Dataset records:
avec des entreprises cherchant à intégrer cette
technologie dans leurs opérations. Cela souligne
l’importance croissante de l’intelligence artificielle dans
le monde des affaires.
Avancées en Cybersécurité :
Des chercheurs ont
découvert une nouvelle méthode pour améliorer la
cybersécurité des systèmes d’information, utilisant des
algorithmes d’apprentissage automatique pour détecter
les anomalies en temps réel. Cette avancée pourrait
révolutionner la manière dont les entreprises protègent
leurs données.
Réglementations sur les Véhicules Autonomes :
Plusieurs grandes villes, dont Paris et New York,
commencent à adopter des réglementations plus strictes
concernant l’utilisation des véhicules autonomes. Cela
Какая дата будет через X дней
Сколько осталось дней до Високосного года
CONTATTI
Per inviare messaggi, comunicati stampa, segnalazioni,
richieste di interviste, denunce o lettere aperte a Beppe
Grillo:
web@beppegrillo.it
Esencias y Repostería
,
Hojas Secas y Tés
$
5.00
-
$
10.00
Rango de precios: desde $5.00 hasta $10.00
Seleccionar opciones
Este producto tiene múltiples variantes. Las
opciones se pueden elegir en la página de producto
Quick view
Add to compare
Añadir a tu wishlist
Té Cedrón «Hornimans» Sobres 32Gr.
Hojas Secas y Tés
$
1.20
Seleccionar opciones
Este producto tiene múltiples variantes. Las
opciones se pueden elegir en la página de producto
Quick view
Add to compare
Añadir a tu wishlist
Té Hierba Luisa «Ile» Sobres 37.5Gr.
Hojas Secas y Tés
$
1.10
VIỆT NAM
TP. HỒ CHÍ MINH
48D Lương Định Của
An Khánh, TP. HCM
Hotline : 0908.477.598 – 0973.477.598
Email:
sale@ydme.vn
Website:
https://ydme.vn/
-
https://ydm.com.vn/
* * *
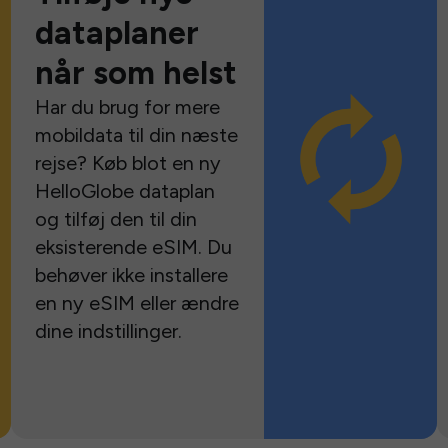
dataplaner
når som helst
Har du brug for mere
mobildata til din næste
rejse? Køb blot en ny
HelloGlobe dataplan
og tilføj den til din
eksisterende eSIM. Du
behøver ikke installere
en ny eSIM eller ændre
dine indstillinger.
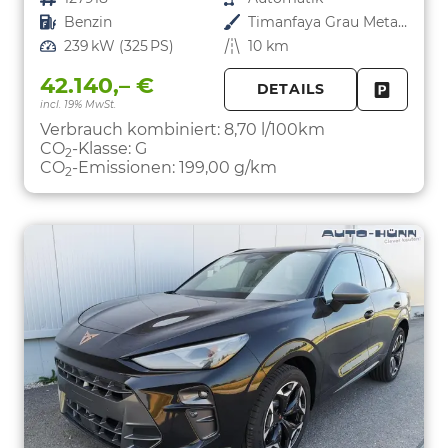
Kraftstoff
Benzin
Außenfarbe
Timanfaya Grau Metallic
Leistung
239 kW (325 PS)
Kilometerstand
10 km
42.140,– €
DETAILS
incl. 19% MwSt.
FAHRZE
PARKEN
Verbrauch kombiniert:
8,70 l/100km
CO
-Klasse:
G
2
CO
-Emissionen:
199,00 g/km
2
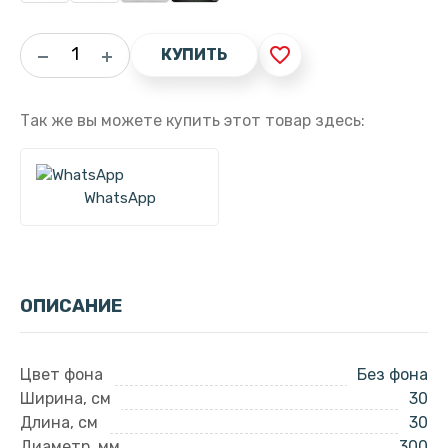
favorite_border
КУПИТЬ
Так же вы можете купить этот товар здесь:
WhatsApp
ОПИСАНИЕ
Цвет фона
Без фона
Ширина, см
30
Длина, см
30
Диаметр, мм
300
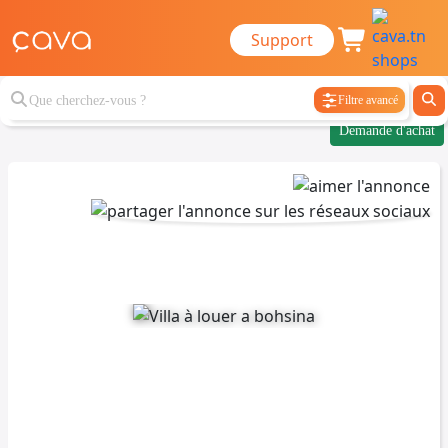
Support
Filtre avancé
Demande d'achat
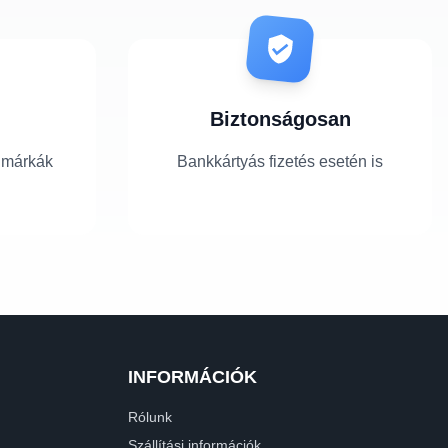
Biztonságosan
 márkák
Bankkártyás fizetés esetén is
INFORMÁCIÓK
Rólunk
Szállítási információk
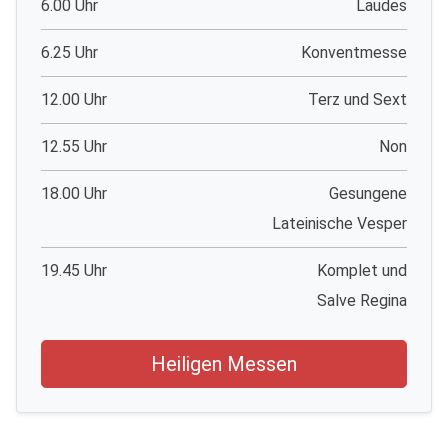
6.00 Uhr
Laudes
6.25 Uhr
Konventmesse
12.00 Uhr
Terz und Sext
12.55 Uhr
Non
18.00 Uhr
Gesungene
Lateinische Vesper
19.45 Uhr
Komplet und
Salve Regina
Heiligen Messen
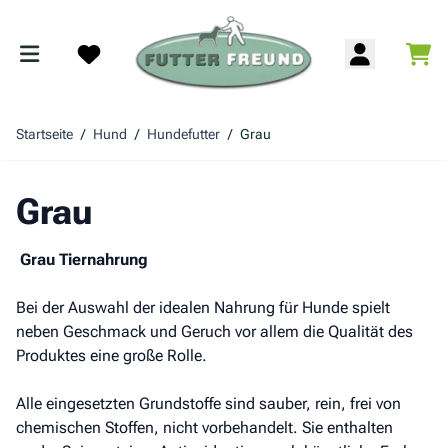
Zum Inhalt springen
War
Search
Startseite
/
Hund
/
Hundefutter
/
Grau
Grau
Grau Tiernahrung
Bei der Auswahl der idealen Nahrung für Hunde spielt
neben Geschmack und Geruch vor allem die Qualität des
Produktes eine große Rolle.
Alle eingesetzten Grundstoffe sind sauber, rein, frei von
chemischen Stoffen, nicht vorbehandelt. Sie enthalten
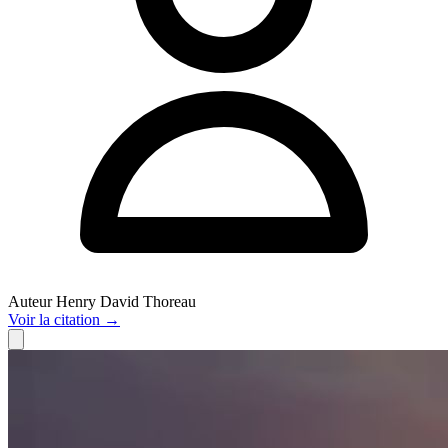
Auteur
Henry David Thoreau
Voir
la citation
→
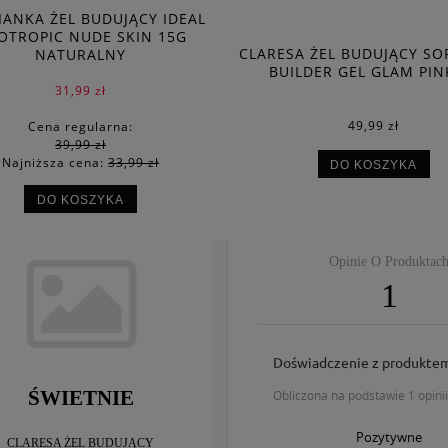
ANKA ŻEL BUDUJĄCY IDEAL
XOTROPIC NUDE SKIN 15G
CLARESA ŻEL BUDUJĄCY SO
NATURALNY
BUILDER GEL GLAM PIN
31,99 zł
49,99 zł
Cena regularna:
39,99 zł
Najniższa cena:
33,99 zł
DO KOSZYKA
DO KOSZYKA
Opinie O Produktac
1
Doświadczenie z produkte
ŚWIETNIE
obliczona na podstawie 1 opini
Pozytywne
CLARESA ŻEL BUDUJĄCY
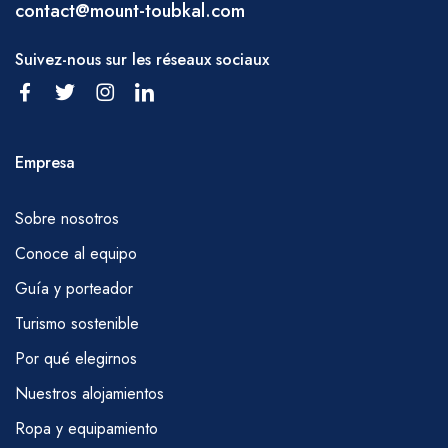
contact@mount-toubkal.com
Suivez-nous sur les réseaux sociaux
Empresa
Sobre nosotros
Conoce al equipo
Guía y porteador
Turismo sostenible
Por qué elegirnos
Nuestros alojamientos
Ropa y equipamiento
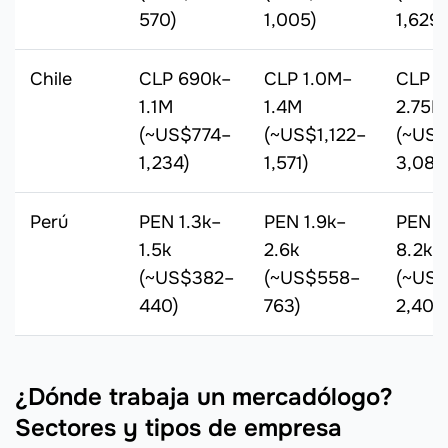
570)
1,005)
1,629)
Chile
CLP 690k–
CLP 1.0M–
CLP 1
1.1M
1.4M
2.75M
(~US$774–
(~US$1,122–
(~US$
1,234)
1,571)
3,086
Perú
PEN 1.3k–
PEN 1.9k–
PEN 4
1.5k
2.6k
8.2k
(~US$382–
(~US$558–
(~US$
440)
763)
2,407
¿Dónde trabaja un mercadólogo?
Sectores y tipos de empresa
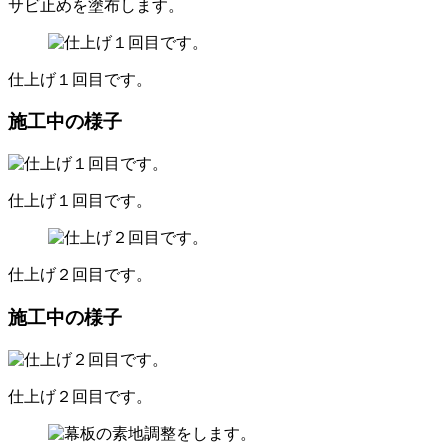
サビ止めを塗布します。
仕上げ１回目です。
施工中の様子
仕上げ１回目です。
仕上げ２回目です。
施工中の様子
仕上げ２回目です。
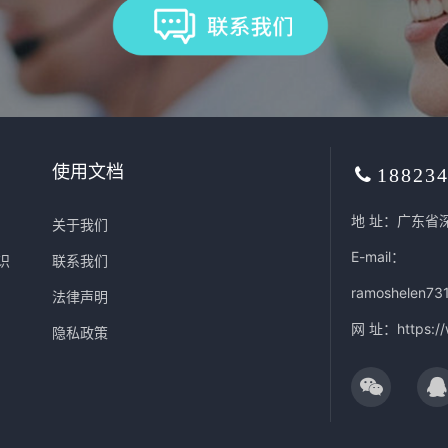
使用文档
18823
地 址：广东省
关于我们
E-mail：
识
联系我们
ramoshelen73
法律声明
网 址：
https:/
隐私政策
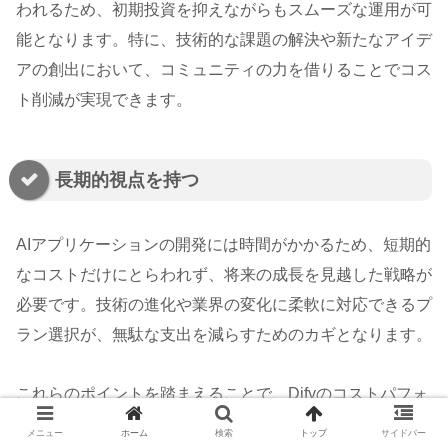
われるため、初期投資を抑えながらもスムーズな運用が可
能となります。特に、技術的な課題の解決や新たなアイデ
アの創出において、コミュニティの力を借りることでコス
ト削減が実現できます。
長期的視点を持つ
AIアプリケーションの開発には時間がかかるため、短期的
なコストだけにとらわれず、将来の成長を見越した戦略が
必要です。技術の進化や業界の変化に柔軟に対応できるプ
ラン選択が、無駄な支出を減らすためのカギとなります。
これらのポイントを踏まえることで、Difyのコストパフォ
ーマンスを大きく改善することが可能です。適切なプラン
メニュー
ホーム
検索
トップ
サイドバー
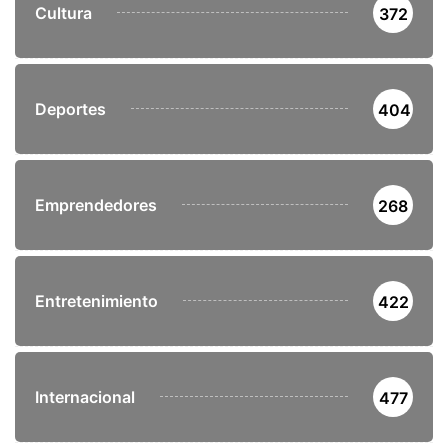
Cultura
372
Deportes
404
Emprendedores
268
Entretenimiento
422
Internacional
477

_What to produce:_
Above are the records; from them, give again exactly the lines from the one containing "avec des entreprises" to the one containing "commencent à adopter", both lines included, and nothing more.

_Expected answer:_
avec des entreprises cherchant à intégrer cette
technologie dans leurs opérations. Cela souligne
l’importance croissante de l’intelligence artificielle dans
le monde des affaires.
Avancées en Cybersécurité :
Des chercheurs ont
découvert une nouvelle méthode pour améliorer la
cybersécurité des systèmes d’information, utilisant des
algorithmes d’apprentissage automatique pour détecter
les anomalies en temps réel. Cette avancée pourrait
révolutionner la manière dont les entreprises protègent
leurs données.
Réglementations sur les Véhicules Autonomes :
Plusieurs grandes villes, dont Paris et New York,
commencent à adopter des réglementations plus strictes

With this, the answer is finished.